Obama talks tough
August 21, 2012Late on Monday, Obama said Assad would face consequences if he crossed the "red line" of even moving unconventional weapons in a threatening way.
"There would be enormous consequences if we start seeing movement on the chemical weapons front or the use of chemical weapons," Obama told reporters in Washington, D.C. "That would change my calculations significantly."
Syria revealed in July that it has chemical weapons and said it could use them if there was "external aggression" brought into the Syrian conflict.
Obama's warning comes after UN observers left the capital, Damascus, following a failed four-month mission to implement a UN Security Council peace plan drawn up by former UN special envoy Kofi Annan, who resigned earlier this month.

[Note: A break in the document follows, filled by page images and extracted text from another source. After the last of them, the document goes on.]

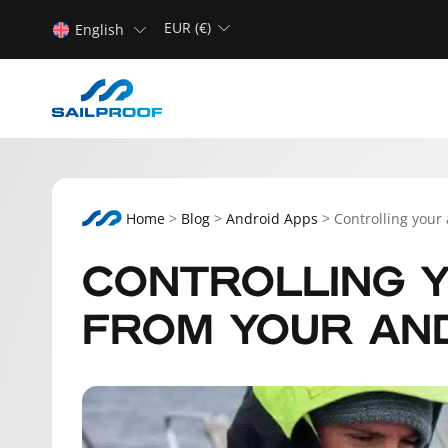
EUR (€)
English
Home
>
Blog
>
Android Apps
>
Controlling your
CONTROLLING Y
FROM YOUR AN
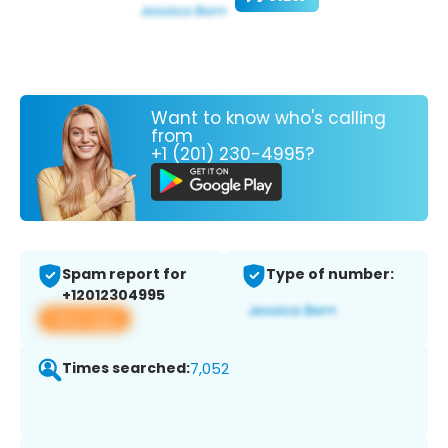
Want to know who's calling
from
+1 (201) 230-4995?
Spam report for
Type of number:
+12012304995
View app
Times searched:
7,052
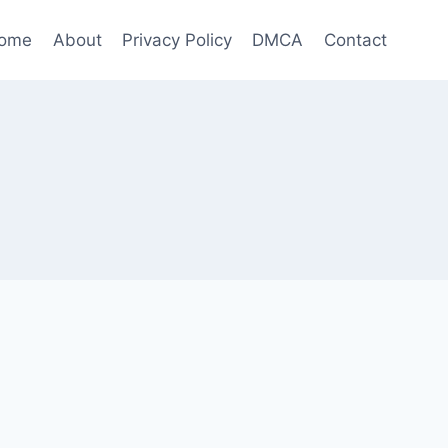
ome
About
Privacy Policy
DMCA
Contact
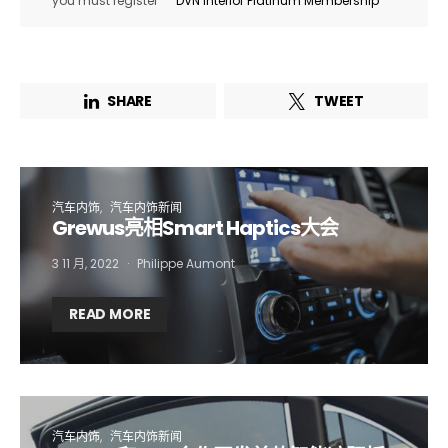
you must register
DVN Interior Platinum Membership
SHARE
TWEET
汽车内饰
汽车内饰新闻
Grewus亮相Smart Haptics大会
3 11 月, 2022
Philippe Aumont
Not a DVN member?
READ MORE
Receive DVN newsletter headlines for
free now!
First name*
Last name*
汽车内饰
汽车内饰新闻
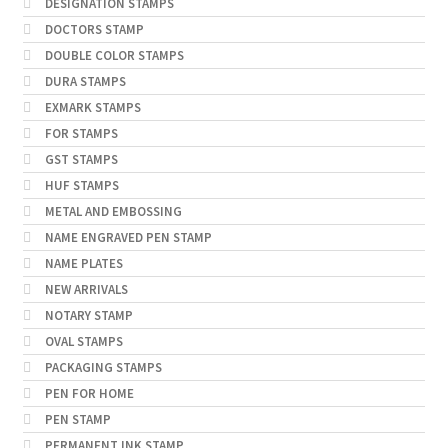
DESIGNATION STAMPS
DOCTORS STAMP
DOUBLE COLOR STAMPS
DURA STAMPS
EXMARK STAMPS
FOR STAMPS
GST STAMPS
HUF STAMPS
METAL AND EMBOSSING
NAME ENGRAVED PEN STAMP
NAME PLATES
NEW ARRIVALS
NOTARY STAMP
OVAL STAMPS
PACKAGING STAMPS
PEN FOR HOME
PEN STAMP
PERMANENT INK STAMP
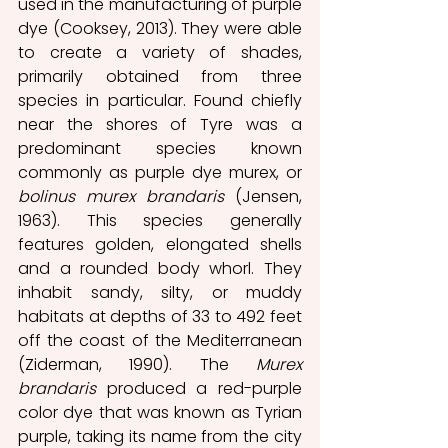
used in the manufacturing of purple 
dye (Cooksey, 2013). They were able 
to create a variety of shades, 
primarily obtained from three 
species in particular. Found chiefly 
near the shores of Tyre was a 
predominant species known 
commonly as purple dye murex, or 
bolinus murex brandaris
 (Jensen, 
1963). This species generally 
features golden, elongated shells 
and a rounded body whorl. They 
inhabit sandy, silty, or muddy 
habitats at depths of 33 to 492 feet 
off the coast of the Mediterranean 
(Ziderman, 1990). The 
Murex 
brandaris
 produced a red-purple 
color dye that was known as Tyrian 
purple, taking its name from the city 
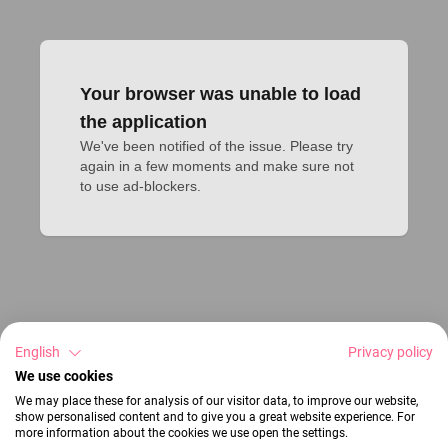
Your browser was unable to load
the application
We've been notified of the issue. Please try 
again in a few moments and make sure not 
to use ad-blockers.
English
Privacy policy
We use cookies
We may place these for analysis of our visitor data, to improve our website,
show personalised content and to give you a great website experience. For
more information about the cookies we use open the settings.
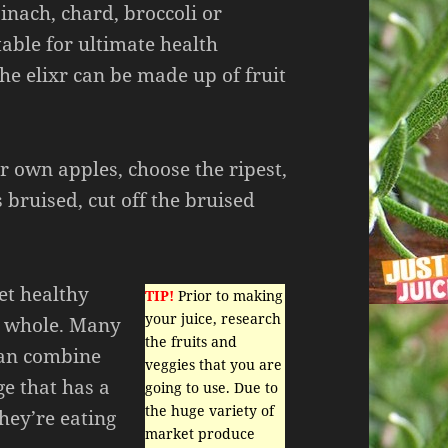
inach, chard, broccoli or
able for ultimate health
the elixr can be made up of fruit
ur own apples, choose the ripest,
s bruised, cut off the bruised
et healthy
TIP!
Prior to making
your juice, research
m whole. Many
the fruits and
can combine
veggies that you are
ge that has a
going to use. Due to
the huge variety of
hey’re eating
market produce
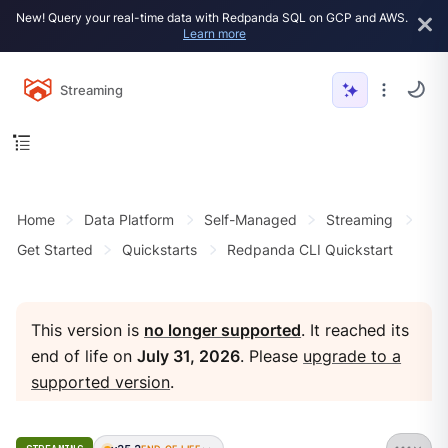
New! Query your real-time data with Redpanda SQL on GCP and AWS.
Learn more
Streaming
Home
Data Platform
Self-Managed
Streaming
Get Started
Quickstarts
Redpanda CLI Quickstart
This version is
no longer supported
. It reached its
end of life on
July 31, 2026
. Please
upgrade to a
supported version
.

Japanese journalist killed
Meanwhile, Japan's Foreign Ministry says that journalist Mika Yamamoto was killed in a gunfight between Syrian forces and rebels in Aleppo on Tuesday. The award winning-reporter worked for the Tokyo-based news agency, Japan Press. She was 45 years old. An unconfirmed report from the British-based Syrian Observatory of Human Rights said an additional three journalists were missing in Syria as well.
As fighting continued in Syria on Tuesday, the violence extended over the border into Syria's western neighbor, Lebanon, as well.
According to security and army officials in the northern part of the country, gunfire between pro- and anti-Syrian regime groups that began overnight left nearly 30 people injured near the city of Tripoli on the Mediterranean coast.